Assigned task
A verbatim copy is needed of the lines below from the one containing "のような中で、プラスチックリサイクルを進化さ" up to and including the one containing "まずはお気軽にご相談ください", excluding pictures.

Data provided
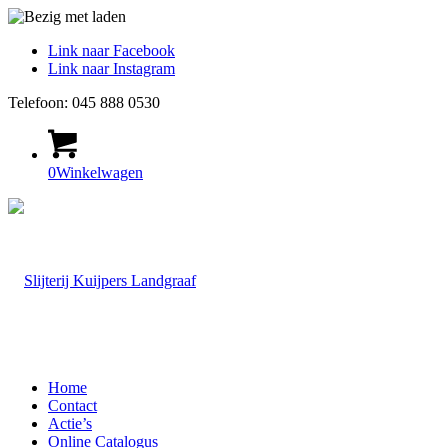
Link naar Facebook
Link naar Instagram
Telefoon: 045 888 0530
0
Winkelwagen
Home
Contact
Actie’s
Online Catalogus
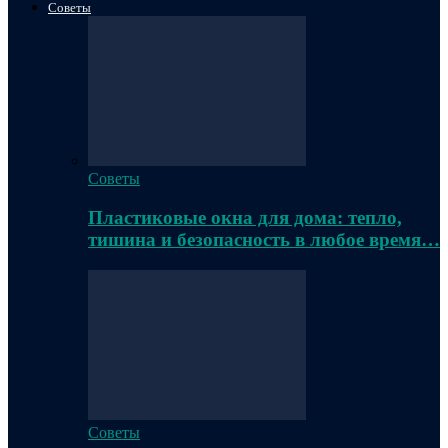
Советы
Советы
Пластиковые окна для дома: тепло,
тишина и безопасность в любое время…
Советы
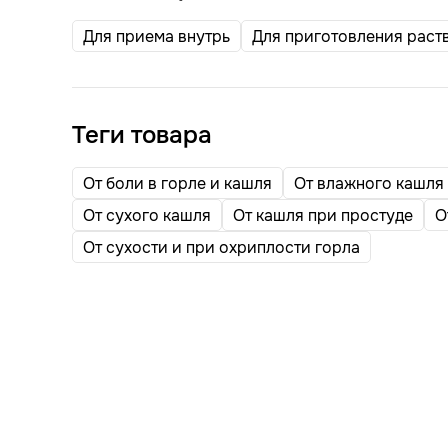
Для приема внутрь
Для приготовления раст
Теги товара
От боли в горле и кашля
От влажного кашля
От сухого кашля
От кашля при простуде
О
От сухости и при охриплости горла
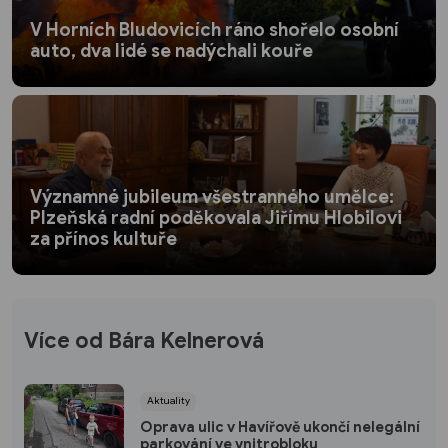
V Horních Bludovicích ráno shořelo osobní
auto, dva lidé se nadýchali kouře
Významné jubileum všestranného umělce:
Plzeňská radní poděkovala Jiřímu Hlobilovi
za přínos kultuře
Více od Bára Kelnerová
Aktuality
Oprava ulic v Havířově ukončí nelegální
parkování ve vnitrobloku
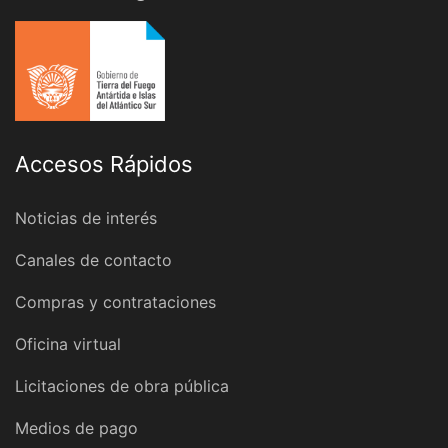
Accesos Rápidos
Noticias de interés
Canales de contacto
Compras y contrataciones
Oficina virtual
Licitaciones de obra pública
Medios de pago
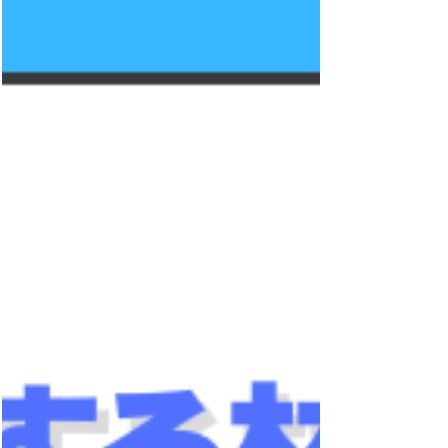
まりや原材料価格の不安定化を背景に、その位置
づけは大きく変化しています。「環境保護」に加
え、「資源の確保」という観点が重要視されるよ
うになり、石油由来原料への依存を低減し、資源
を自国内で循環させる体制の構築が求められてい
ます。プラスチックリサイクルは今や、供給リス
クに備える戦略技術として注目されています。 こ
のような中で、プラスチックリサイクルを進化さ
せるAIの活用が期待されています。 AIはプラスチ
ックリサイクルをどのように進化させるか 識別と
選別 AI搭載のセンサーやカメラは、化学組成、
色、質感などの情報をもとにプラスチックを分析
します。機械学習モデルにより、従来の手動や単
純な自動化手法と比べて、より高精度な識別と選
別が可能になります。 プロセスの最適化 AIはリサ
イクル工程をリアルタイムで監視し、運転条件や
処理パラメータを最適化します。これにより、処
理効率と再生材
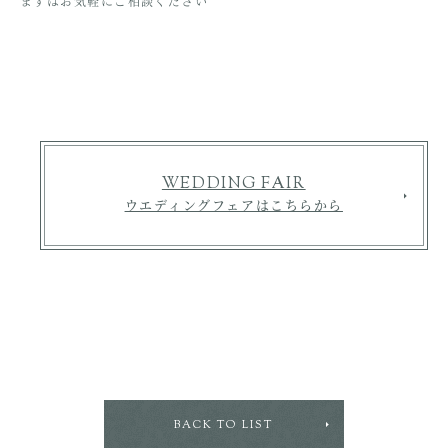
まずはお気軽にご相談ください
WEDDING FAIR
ウエディングフェアはこちらから
BACK TO LIST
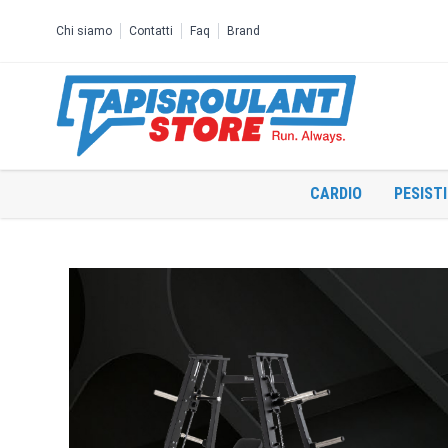
Salta al contenuto
Chi siamo
Contatti
Faq
Brand
CARDIO
PESIST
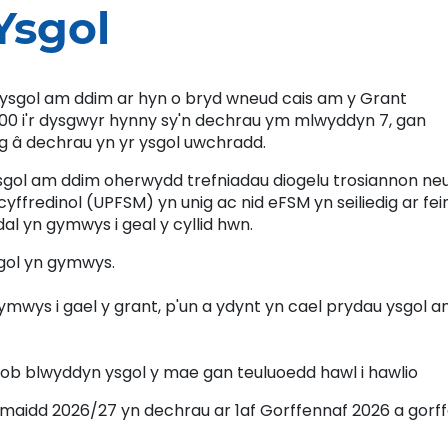
Ysgol
 ysgol am ddim ar hyn o bryd wneud cais am y Grant
£200 i'r dysgwyr hynny sy'n dechrau ym mlwyddyn 7, gan
ig â dechrau yn yr ysgol uwchradd.
sgol am ddim oherwydd trefniadau diogelu trosiannon neu
fredinol (UPFSM) yn unig ac nid eFSM yn seiliedig ar fein
al yn gymwys i geal y cyllid hwn.
gol yn gymwys.
mwys i gael y grant, p'un a ydynt yn cael prydau ysgol 
ob blwyddyn ysgol y mae gan teuluoedd hawl i hawlio
maidd 2026/27 yn dechrau ar 1af Gorffennaf 2026 a gorf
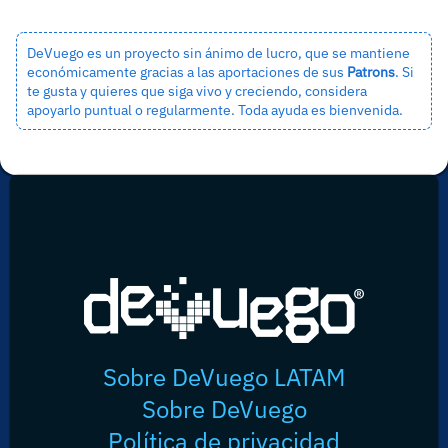
DeVuego es un proyecto sin ánimo de lucro, que se mantiene
económicamente gracias a las aportaciones de sus
Patrons
. Si
te gusta y quieres que siga vivo y creciendo, considera
apoyarlo puntual o regularmente. Toda ayuda es bienvenida.
Sobre DeVuego LATAM
Sobre DeVuego
Política de privacidad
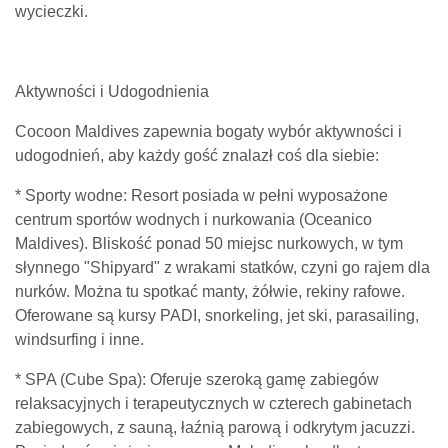
wycieczki.
Aktywności i Udogodnienia
Cocoon Maldives zapewnia bogaty wybór aktywności i
udogodnień, aby każdy gość znalazł coś dla siebie:
* Sporty wodne: Resort posiada w pełni wyposażone
centrum sportów wodnych i nurkowania (Oceanico
Maldives). Bliskość ponad 50 miejsc nurkowych, w tym
słynnego "Shipyard" z wrakami statków, czyni go rajem dla
nurków. Można tu spotkać manty, żółwie, rekiny rafowe.
Oferowane są kursy PADI, snorkeling, jet ski, parasailing,
windsurfing i inne.
* SPA (Cube Spa): Oferuje szeroką gamę zabiegów
relaksacyjnych i terapeutycznych w czterech gabinetach
zabiegowych, z sauną, łaźnią parową i odkrytym jacuzzi.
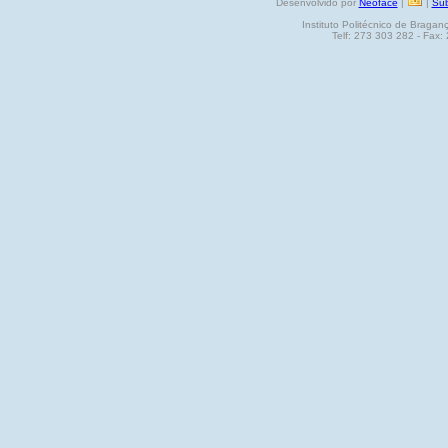
Desenvolvido por
Neoface
|
|
Sub
Instituto Politécnico de Brag
Telf: 273 303 282 - Fax:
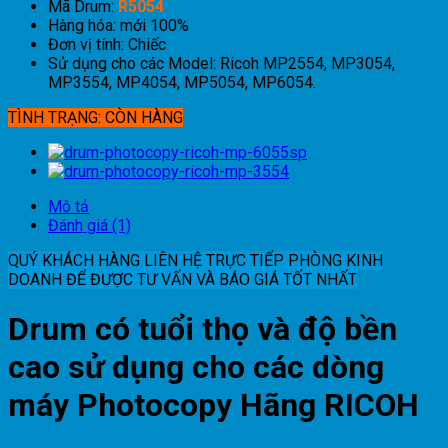
Mã Drum:
R5054
Hàng hóa: mới 100%
Đơn vị tính: Chiếc
Sử dụng cho các Model: Ricoh MP2554, MP3054,
MP3554, MP4054, MP5054, MP6054.
TÌNH TRẠNG: CÒN HÀNG
Mô tả
Đánh giá (1)
QUÝ KHÁCH HÀNG LIÊN HỆ TRỰC TIẾP PHÒNG KINH
DOANH ĐỂ ĐƯỢC TƯ VẤN VÀ BÁO GIÁ TỐT NHẤT
Drum có tuổi thọ và độ bền
cao sử dụng cho các dòng
máy Photocopy Hãng RICOH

Response for this exercise
のような中で、プラスチックリサイクルを進化さ
せるAIの活用が期待されています。 AIはプラスチ
ックリサイクルをどのように進化させるか 識別と
選別 AI搭載のセンサーやカメラは、化学組成、
色、質感などの情報をもとにプラスチックを分析
します。機械学習モデルにより、従来の手動や単
純な自動化手法と比べて、より高精度な識別と選
別が可能になります。 プロセスの最適化 AIはリサ
イクル工程をリアルタイムで監視し、運転条件や
処理パラメータを最適化します。これにより、処
理効率と再生材
まずはお気軽にご相談ください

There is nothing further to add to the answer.